* [Work order]
Taking the line with "Comprehensive Guide" as the first and the line with "trickled-down but continued the grotesque" as the last, set down exactly every line in that range from the entries below, and no more.

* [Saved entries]
⁂

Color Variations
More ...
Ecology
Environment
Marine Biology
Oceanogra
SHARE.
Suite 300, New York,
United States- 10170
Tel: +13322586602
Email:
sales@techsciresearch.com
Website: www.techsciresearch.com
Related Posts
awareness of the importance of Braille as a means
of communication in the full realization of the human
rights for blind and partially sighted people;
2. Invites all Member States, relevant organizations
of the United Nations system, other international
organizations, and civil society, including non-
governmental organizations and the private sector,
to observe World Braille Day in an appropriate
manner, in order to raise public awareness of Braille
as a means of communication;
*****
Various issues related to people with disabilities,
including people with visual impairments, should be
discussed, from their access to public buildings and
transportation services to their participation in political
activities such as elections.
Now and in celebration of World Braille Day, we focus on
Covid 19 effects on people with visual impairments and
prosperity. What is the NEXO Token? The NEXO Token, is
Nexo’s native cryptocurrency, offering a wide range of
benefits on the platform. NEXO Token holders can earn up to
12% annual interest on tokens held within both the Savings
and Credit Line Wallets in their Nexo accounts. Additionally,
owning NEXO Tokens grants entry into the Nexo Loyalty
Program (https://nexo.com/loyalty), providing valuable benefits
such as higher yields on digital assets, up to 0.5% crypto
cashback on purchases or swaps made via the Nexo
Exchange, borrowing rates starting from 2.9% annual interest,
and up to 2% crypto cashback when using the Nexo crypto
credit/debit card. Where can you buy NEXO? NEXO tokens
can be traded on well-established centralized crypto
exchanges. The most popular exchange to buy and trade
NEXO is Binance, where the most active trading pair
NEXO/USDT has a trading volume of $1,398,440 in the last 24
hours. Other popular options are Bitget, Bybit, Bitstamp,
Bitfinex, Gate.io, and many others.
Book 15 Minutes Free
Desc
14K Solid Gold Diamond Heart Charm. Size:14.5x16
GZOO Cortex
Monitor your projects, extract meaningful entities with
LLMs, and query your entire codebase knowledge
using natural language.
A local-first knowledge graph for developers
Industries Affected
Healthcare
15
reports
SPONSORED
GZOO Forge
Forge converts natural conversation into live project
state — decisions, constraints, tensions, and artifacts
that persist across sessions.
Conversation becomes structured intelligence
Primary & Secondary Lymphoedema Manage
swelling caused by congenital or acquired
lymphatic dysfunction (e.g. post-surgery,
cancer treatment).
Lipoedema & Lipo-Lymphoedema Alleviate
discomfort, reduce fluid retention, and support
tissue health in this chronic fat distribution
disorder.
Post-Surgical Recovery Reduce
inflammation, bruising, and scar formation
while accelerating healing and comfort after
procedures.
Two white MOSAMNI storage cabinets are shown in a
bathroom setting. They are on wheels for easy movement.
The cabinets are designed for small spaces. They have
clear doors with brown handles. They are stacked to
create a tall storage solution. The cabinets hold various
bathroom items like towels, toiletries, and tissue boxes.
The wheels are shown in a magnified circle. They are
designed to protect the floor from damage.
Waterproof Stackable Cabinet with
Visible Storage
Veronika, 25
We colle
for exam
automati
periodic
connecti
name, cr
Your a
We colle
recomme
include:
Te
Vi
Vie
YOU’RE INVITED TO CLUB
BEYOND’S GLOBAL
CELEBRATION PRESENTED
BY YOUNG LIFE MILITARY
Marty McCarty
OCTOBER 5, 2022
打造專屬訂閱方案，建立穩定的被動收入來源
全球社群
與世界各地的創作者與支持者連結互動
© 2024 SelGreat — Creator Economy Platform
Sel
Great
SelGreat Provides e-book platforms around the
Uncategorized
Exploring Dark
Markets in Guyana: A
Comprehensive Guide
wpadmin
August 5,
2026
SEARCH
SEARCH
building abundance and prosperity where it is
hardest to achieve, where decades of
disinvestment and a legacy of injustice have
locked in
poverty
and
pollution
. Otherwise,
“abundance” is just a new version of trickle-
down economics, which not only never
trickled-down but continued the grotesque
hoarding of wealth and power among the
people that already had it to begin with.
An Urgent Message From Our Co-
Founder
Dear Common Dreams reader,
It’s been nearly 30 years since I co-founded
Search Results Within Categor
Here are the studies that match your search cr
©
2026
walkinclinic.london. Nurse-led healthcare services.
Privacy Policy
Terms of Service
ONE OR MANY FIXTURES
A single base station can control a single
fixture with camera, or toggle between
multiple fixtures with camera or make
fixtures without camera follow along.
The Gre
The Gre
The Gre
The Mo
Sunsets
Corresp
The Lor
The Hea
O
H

⁂

* [Task output]
Comprehensive Guide
wpadmin
August 5,
2026
SEARCH
SEARCH
building abundance and prosperity where it is
hardest to achieve, where decades of
disinvestment and a legacy of injustice have
locked in
poverty
and
pollution
. Otherwise,
“abundance” is just a new version of trickle-
down economics, which not only never
trickled-down but continued the grotesque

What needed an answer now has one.